# Supplied records
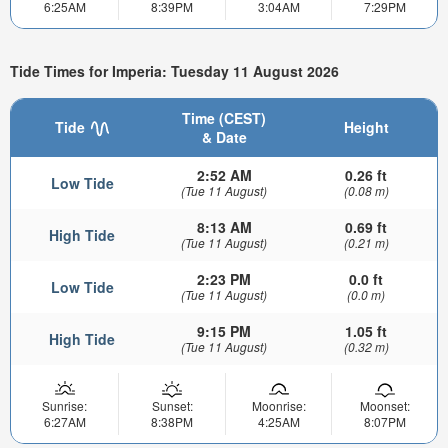
6:25AM
8:39PM
3:04AM
7:29PM
Tide Times for Imperia: Tuesday 11 August 2026
Time (CEST)
Tide
Height
& Date
2:52 AM
0.26 ft
Low Tide
(Tue 11 August)
(0.08 m)
8:13 AM
0.69 ft
High Tide
(Tue 11 August)
(0.21 m)
2:23 PM
0.0 ft
Low Tide
(Tue 11 August)
(0.0 m)
9:15 PM
1.05 ft
High Tide
(Tue 11 August)
(0.32 m)
Sunrise:
Sunset:
Moonrise:
Moonset:
6:27AM
8:38PM
4:25AM
8:07PM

# What this task involves
Write out the data above exactly, minus any images.

# Answer to this problem
6:25AM
8:39PM
3:04AM
7:29PM
Tide Times for Imperia: Tuesday 11 August 2026
Time (CEST)
Tide
Height
& Date
2:52 AM
0.26 ft
Low Tide
(Tue 11 August)
(0.08 m)
8:13 AM
0.69 ft
High Tide
(Tue 11 August)
(0.21 m)
2:23 PM
0.0 ft
Low Tide
(Tue 11 August)
(0.0 m)
9:15 PM
1.05 ft
High Tide
(Tue 11 August)
(0.32 m)
Sunrise:
Sunset:
Moonrise:
Moonset:
6:27AM
8:38PM
4:25AM
8:07PM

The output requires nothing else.